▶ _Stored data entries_
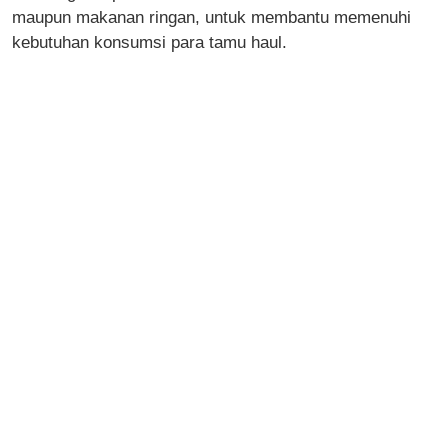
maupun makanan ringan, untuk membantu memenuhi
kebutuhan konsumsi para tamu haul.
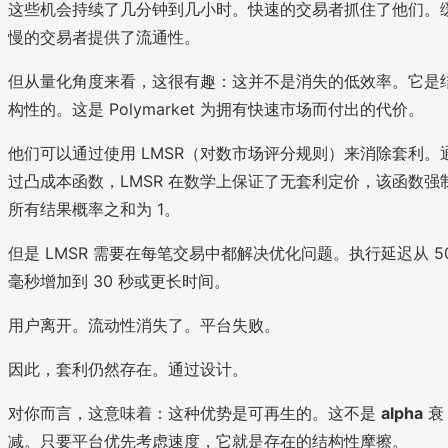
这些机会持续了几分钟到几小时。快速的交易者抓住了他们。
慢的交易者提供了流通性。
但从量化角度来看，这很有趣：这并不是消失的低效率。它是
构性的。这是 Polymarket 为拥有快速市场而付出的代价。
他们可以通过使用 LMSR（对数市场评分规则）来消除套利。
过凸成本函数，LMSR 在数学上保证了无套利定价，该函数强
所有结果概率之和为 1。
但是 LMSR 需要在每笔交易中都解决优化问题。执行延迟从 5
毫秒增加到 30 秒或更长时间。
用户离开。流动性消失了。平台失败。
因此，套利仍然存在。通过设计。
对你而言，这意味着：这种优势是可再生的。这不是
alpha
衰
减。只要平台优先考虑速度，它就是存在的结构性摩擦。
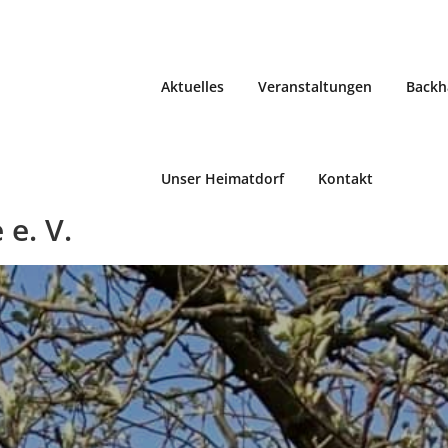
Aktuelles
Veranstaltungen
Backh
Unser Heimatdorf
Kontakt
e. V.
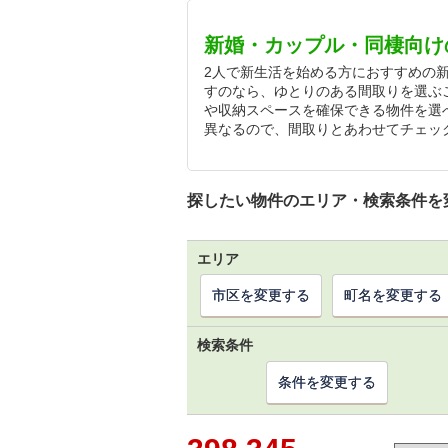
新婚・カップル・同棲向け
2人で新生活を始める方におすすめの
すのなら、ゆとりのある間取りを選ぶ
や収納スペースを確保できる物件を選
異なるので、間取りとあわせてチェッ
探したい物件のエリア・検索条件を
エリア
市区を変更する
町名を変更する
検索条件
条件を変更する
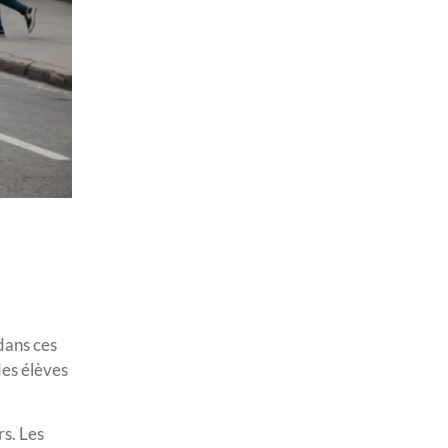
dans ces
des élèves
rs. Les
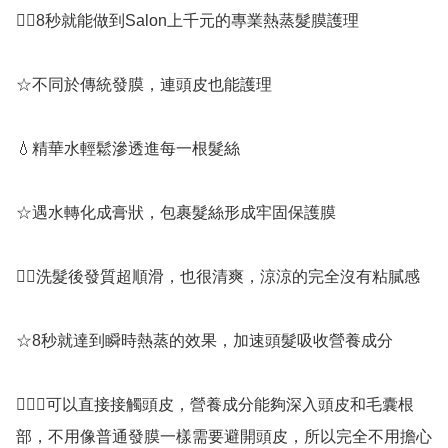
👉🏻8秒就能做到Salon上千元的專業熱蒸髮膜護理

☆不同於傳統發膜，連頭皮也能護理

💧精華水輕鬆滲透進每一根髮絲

▶ _What to do_
Show all lines above holding "LMSR".

▶ _Solution_
他们可以通过使用 LMSR（对数市场评分规则）来消除套利。
过凸成本函数，LMSR 在数学上保证了无套利定价，该函数强
但是 LMSR 需要在每笔交易中都解决优化问题。执行延迟从 5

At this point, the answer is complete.